A palavra independência tinha muitos sentidos naquele período. “A gente aprendeu um único sentido. A história do Brasil é contada (nas escolas) de maneira absolutamente simplificada”, conta Cecilia. Por isso, as imagens, objetos e toda a materialidade da cultura ou a visualidade dela projetam dimensões reflexivas e não são sinônimos da realidade. “Nos dias atuais, qual a aptidão de um museu? Ele não vai contar a história da independência. Vai propor, através das exposições, indagações, reflexões e dúvidas a respeito do que o visitante está vendo ali”, propõe. São representações do mundo, da história e da cultura, além de problemas históricos.
“Os atuais historiadores questionam aquilo que está lá e procuram mostrar outras possibilidades de interpretação. Importante perguntar: como aquela tela foi produzida? Aquilo é uma obra ficcional apresentada como se fosse realidade histórica. O que se quer contar com isso? Certamente, não é a história do Brasil.”
Novo museu
O novo plano museológico norteou a criação de 12 novas exposições (11 de longa duração e uma mostra temporária), contemplando cerca de 3.058 itens do próprio museu, 509 itens de outras coleções e 76 reproduções e fac-símiles vindas de outras instituições brasileiras, especialmente do Rio de Janeiro e da Bahia.
A maior parte dos objetos data dos séculos 19 e 20, mas há itens mais antigos, dos tempos do Brasil colonial.
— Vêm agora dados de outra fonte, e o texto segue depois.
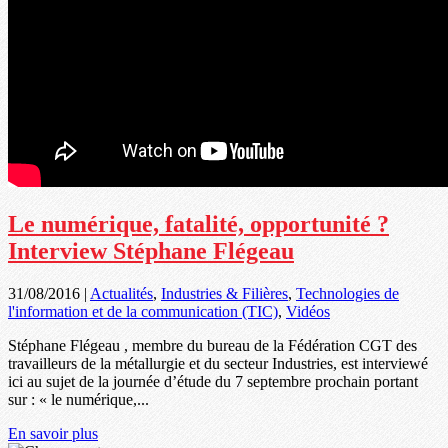
Le numérique, fatalité, opportunité ?
Interview Stéphane Flégeau
31/08/2016
|
Actualités
,
Industries & Filières
,
Technologies de
l'information et de la communication (TIC)
,
Vidéos
Stéphane Flégeau , membre du bureau de la Fédération CGT des
travailleurs de la métallurgie et du secteur Industries, est interviewé
ici au sujet de la journée d’étude du 7 septembre prochain portant
sur : « le numérique,...
En savoir plus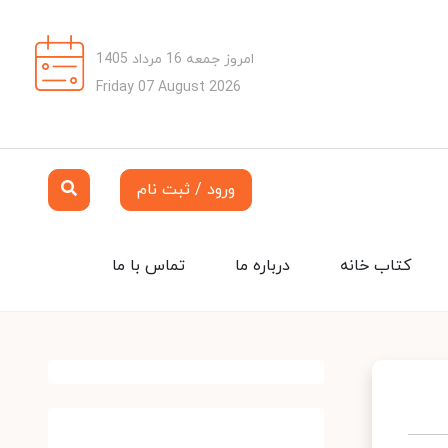
امروز جمعه 16 مرداد 1405
Friday 07 August 2026
ورود / ثبت نام
کتاب خانه
درباره ما
تماس با ما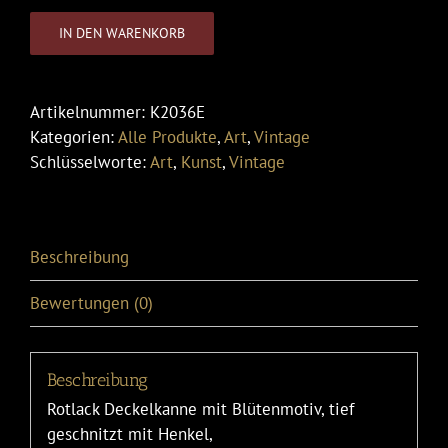
IN DEN WARENKORB
Artikelnummer:
K2036E
Kategorien:
Alle Produkte
,
Art
,
Vintage
Schlüsselworte:
Art
,
Kunst
,
Vintage
Beschreibung
Bewertungen (0)
Beschreibung
Rotlack Deckelkanne mit Blütenmotiv, tief
geschnitzt mit Henkel,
São pinturas, esculturas, moedas, documentos textuais, fotografias, objetos em tecido e madeira, conservados e preparados para fazer parte do novo projeto expográfico. O quadro mais conhecido do acervo, a icônica tela “Independência ou Morte”, de Pedro Américo, foi um dos primeiros trabalhos a serem restaurados, ainda em 2019, e estará em exibição no Salão Nobre. No total, o museu dispõe de 450 mil itens e documentos.
As mostras de longa duração são divididas em dois eixos temáticos: para entender a sociedade e para entender o museu. A exposição de curta duração, denominada Memórias da Independência, estará aberta por quatro meses a partir do dia 7 deste mês, quando o museu também abre suas portas.